*** Opening RECORDS SUPPLIED ***
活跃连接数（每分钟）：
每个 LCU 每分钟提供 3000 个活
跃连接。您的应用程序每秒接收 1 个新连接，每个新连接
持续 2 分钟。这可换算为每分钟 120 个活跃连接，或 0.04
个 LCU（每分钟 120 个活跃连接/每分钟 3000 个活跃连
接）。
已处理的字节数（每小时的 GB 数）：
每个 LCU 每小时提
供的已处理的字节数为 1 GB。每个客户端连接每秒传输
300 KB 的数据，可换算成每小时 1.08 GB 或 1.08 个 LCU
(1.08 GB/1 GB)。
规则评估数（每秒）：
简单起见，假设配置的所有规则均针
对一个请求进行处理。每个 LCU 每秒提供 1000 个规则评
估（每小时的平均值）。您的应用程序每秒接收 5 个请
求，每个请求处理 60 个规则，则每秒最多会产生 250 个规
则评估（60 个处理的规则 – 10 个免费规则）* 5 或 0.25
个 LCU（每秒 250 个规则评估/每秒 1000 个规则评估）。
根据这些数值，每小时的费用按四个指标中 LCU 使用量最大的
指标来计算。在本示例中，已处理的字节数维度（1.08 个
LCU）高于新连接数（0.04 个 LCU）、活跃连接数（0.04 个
*** Closing RECORDS SUPPLIED ***
Using the exact wording, repeat all the entries.

活跃连接数（每分钟）：
每个 LCU 每分钟提供 3000 个活
跃连接。您的应用程序每秒接收 1 个新连接，每个新连接
持续 2 分钟。这可换算为每分钟 120 个活跃连接，或 0.04
个 LCU（每分钟 120 个活跃连接/每分钟 3000 个活跃连
接）。
已处理的字节数（每小时的 GB 数）：
每个 LCU 每小时提
供的已处理的字节数为 1 GB。每个客户端连接每秒传输
300 KB 的数据，可换算成每小时 1.08 GB 或 1.08 个 LCU
(1.08 GB/1 GB)。
规则评估数（每秒）：
简单起见，假设配置的所有规则均针
对一个请求进行处理。每个 LCU 每秒提供 1000 个规则评
估（每小时的平均值）。您的应用程序每秒接收 5 个请
求，每个请求处理 60 个规则，则每秒最多会产生 250 个规
则评估（60 个处理的规则 – 10 个免费规则）* 5 或 0.25
个 LCU（每秒 250 个规则评估/每秒 1000 个规则评估）。
根据这些数值，每小时的费用按四个指标中 LCU 使用量最大的
指标来计算。在本示例中，已处理的字节数维度（1.08 个
LCU）高于新连接数（0.04 个 LCU）、活跃连接数（0.04 个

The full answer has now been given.